Come on, man. His body's not even cold and it was well-known that he was experiencing mental health issues, potentially his entire life, including discovering he suffered from Asperger's after an involuntary hold (that he described himself). Your venting isn't actually far from that diagnosis making sense. Is this really the time and place for this?

Actually, I feel my comment is about as even handed as I could muster. Aspergers or not, he hurt a lot of people.

Serious question: what's the public benefit afforded by your comment?

What's the public benefit of hanging around on hacker news and chatting about things in general? Why would this be any different?

Hackernews discussion is intended to be productively informative.
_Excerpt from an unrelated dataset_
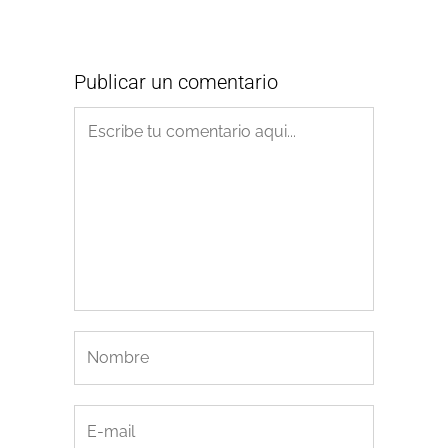
Publicar un comentario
Knowingly putting someone down on a public forum does not make anyone better for it except maybe to educate the person making the mistake and others performing in an equal manner. Considering what Adrian was dealing with, any others like him might not even benefit from reading such things; this delivery method is more likely to fail than to succeed.

It's fine to constructively criticize. But it's inherently impossible to do that with someone who's died because they're dead. And with disorders which risk social impairment, public shaming isn't the solution either; it just drives people who don't understand how to address their challenges further and further into a hole.

I figure your question was intended as both maieutic and rhetorical, but please take into account what I'm sharing with you here.

People are expected in some capacity to grow on hackernews. This comment contributed no growth value to anyone.

Sometimes comments should be kept to ourselves, for another day.

And he's dead. What more do you want? We're all human beings. Can't you put it aside for two seconds?